Brazil established a proactive and universal primary health care system with community health workers serving as the front door, recruiting patients to utilize the largest universal free public health care system in the world.

Brazil’s CHW program prioritizes access for low-income and vulnerable groups. Some municipalities and states have also built strong data systems to ensure they are providing tailored programming where it is needed most. Once a month CHWs visit the 100-150 households they serve to educate patients on best health and hygiene practices, encourage health seeking behavior and preventive care, follow up with sick patients after medical appointments, and help address challenges in accessing other government services.

KEY INSIGHT

Integration

Community health workers are integrated into a strong primary health care team and system.

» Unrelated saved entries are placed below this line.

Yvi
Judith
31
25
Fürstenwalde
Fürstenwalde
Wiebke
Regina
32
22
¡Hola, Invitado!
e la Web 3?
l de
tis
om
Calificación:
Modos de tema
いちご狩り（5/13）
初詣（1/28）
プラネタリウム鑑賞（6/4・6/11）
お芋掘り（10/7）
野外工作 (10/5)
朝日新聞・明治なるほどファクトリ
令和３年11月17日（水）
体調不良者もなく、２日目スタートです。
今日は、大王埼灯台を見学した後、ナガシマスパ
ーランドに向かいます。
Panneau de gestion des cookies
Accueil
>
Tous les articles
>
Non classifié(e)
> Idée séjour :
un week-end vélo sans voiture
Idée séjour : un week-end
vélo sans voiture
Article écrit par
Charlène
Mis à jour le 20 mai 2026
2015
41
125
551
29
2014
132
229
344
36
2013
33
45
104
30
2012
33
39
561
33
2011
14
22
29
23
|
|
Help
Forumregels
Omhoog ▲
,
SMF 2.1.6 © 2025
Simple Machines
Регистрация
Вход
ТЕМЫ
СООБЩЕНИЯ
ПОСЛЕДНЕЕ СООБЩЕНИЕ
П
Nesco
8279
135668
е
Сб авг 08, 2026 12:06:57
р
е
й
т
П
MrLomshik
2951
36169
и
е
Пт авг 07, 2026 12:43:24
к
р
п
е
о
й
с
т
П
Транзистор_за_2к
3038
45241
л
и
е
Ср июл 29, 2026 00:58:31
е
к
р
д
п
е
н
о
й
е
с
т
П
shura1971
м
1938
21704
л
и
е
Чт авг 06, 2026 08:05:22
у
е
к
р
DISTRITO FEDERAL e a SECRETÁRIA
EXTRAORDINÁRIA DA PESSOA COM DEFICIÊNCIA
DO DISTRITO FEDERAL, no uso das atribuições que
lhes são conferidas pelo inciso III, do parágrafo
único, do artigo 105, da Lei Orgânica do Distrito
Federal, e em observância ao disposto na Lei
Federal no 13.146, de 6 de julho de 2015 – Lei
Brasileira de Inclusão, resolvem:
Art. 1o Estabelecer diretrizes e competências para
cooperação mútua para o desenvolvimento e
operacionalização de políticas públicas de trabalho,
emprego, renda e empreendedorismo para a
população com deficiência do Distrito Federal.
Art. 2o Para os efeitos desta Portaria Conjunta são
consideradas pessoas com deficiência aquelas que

Brazil embedded CHWs into a strong primary health care team, the Family Health Team. As a core member of this team, CHWs identify patients, coordinate patient care and outreach, and troubleshoot challenges with individual patients, families, and the larger community.

This integration strengthens the CHW’s ability to link communities to a continuum of preventive and curative care provided by the Family Health Team at nearby primary health care facilities, and leverages the deep knowledge of CHWs as community insiders to better serve families. The cultural competence of CHWs benefits both families and the Family Health Team as a whole.

A community health worker administers a test for malaria in a rural area of Manaus, Brazil
A community health worker administers a test for malaria in a rural area of Manaus.